Detection of extracellular vesicles in non-Newtonian fluids using vibrating microcantilevers
- Abstract number
- 294
- Presentation Form
- Poster Flash Talk + Poster
- Corresponding Email
- [email protected]
- Session
- Stream 4 (AFM): Quantitative SPM for Biology, Biomedicine, and Bioinspired Technologies
- Authors
- Clodomiro Cafolla (1), Kislon Voitchovsky (1)
- Affiliations
-
1. Durham University
- Abstract text
Extracellular nanovesicles (EVs) are small (30-150 nm) phospholipid-based vesicles present in most, if not all bodily fluids. They are naturally released by cells into the surrounding medium and are used as vehicles to cargo small molecules, proteins and nucleic acids throughout the body. EVs mediate active communication between cells and can help regulate the growth and the fate of adjacent and distant cells [1]. Recently, EVs have drawn considerable attention for their potential in nanomedicine due to the fact that they carry distinct markers (proteins and nucleotides) which concentration may be correlated with diseases such as cancers, diabetes, and neurodegenerative diseases [1, 2]. In the case of cancer, for example, it has been shown that both cancer cells and Tumour MicroEnvironment stromal cells release EVs that promote tumour-induced immune suppression, angiogenesis and metastasis [3]. Aside from promoting tumour proliferation, multiple studies conducted on EVs extracted from cancer patients suggest the existence of distinct markers specific to most types of cancerous tumours [1], suggesting that EVs could be used as an early diagnostic tool, when cancer is most treatable. This would be further facilitated by the fact that EVs collection from liquid biopsies (mainly blood, saliva and urine) is relatively straightforward and minimally invasive compared to surgery.
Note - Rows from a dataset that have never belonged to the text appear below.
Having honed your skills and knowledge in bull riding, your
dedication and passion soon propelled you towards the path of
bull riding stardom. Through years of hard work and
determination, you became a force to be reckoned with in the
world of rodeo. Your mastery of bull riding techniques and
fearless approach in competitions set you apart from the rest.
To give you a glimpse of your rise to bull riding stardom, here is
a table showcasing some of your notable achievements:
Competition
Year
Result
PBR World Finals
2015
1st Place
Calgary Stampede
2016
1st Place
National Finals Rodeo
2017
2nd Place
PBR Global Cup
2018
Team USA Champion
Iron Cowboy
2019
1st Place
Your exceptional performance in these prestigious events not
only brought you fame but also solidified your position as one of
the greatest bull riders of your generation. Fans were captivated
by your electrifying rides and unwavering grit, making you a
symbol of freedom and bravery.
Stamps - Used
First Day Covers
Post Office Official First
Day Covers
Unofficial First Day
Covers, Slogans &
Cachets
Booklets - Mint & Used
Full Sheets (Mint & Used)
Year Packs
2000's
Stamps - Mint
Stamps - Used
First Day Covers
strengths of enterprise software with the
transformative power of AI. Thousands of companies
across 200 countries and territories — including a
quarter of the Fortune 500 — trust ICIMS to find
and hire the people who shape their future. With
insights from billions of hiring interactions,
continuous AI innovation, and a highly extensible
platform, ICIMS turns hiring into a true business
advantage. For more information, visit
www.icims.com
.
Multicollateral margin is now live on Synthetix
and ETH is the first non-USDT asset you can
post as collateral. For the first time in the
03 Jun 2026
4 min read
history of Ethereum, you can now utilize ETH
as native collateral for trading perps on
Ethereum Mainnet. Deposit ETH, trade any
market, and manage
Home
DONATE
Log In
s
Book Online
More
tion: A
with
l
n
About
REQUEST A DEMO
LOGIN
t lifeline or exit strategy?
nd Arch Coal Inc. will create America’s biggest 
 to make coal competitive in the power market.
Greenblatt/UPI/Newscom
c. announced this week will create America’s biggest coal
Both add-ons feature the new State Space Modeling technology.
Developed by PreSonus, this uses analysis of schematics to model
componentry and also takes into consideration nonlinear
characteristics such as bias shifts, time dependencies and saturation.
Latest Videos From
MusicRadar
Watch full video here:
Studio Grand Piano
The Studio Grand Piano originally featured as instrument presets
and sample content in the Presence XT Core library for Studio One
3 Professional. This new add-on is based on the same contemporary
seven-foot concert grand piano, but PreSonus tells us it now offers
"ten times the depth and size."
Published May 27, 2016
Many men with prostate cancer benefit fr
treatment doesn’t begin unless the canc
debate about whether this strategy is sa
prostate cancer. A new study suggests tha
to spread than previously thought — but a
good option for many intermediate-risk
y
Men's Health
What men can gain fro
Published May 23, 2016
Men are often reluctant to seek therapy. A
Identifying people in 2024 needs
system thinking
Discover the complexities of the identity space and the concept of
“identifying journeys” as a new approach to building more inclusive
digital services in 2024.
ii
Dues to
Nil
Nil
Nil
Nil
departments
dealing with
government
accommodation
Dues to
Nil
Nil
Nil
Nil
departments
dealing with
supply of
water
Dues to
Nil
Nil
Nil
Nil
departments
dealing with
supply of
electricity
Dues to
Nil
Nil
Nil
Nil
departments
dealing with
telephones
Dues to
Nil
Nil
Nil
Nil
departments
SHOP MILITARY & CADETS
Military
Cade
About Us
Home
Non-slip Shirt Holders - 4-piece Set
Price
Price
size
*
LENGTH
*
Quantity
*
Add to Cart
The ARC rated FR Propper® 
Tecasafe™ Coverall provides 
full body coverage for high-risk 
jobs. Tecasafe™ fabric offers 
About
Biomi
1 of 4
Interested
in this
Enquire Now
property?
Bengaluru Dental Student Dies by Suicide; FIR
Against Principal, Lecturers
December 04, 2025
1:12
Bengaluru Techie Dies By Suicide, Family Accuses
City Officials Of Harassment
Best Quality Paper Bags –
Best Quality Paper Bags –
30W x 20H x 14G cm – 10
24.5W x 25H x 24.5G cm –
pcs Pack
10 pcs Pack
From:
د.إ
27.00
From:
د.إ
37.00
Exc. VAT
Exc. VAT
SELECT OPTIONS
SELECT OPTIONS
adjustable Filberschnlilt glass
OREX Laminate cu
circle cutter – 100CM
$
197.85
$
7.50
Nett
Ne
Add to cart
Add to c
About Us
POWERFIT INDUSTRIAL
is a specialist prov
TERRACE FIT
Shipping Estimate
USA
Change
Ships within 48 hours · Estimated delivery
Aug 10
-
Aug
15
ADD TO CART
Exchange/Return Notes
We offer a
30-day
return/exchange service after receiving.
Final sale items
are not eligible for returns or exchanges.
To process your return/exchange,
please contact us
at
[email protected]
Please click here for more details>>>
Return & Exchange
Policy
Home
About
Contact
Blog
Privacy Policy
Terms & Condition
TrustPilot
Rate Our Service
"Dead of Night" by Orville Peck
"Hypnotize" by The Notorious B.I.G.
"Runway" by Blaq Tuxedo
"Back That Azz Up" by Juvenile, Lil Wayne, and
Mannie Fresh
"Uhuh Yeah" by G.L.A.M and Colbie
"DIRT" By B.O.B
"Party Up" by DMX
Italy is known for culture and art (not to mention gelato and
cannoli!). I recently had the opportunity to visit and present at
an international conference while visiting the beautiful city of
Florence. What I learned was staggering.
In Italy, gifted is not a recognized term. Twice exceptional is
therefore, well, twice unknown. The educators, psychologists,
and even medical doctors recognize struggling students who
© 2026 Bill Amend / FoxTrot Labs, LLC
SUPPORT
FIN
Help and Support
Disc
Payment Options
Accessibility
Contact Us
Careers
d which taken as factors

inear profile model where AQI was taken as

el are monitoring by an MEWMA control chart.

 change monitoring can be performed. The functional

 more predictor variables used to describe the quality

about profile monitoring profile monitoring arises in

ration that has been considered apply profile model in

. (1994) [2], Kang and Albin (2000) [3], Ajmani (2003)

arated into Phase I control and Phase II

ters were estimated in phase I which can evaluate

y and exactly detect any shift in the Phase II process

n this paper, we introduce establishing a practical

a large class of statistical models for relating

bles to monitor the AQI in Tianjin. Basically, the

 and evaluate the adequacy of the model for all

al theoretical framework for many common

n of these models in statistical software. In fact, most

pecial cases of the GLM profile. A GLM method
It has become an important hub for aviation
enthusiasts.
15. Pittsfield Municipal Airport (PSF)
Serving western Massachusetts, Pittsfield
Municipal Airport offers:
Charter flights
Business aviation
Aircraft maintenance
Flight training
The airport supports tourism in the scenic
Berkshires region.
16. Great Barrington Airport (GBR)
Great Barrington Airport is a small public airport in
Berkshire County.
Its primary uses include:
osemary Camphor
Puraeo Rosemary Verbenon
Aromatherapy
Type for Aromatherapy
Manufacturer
However, characterising EVs from biopsies remains currently a significant challenge. Quantifying the proteomic and genetic content of the EVs is lengthy (> hours), costly, and typically requires significant quantities of biopsy liquid. This is because the EV sample are obtained by purification and concentration from the biopsies. There are no accepted standards for these crucial steps, and it is not clear whether the process alters the EVs, let alone the subsequent characterisation. This often results in contradictory or confusing findings, leading to difficulties in comparing studies and building a reliable picture. This confusion is best illustrated by the existence of a review paper for every three original publications in the field, with reviews attempting to bridge studies and build a global picture.
There is hence a strong need to develop techniques able to characterise EVs in-situ, directly in raw bodily fluid samples. Ideally such techniques should also be rapid from sample collection to quantitative results, relatively cheap, have inbuilt references, and be able to function on small volumes of fluid.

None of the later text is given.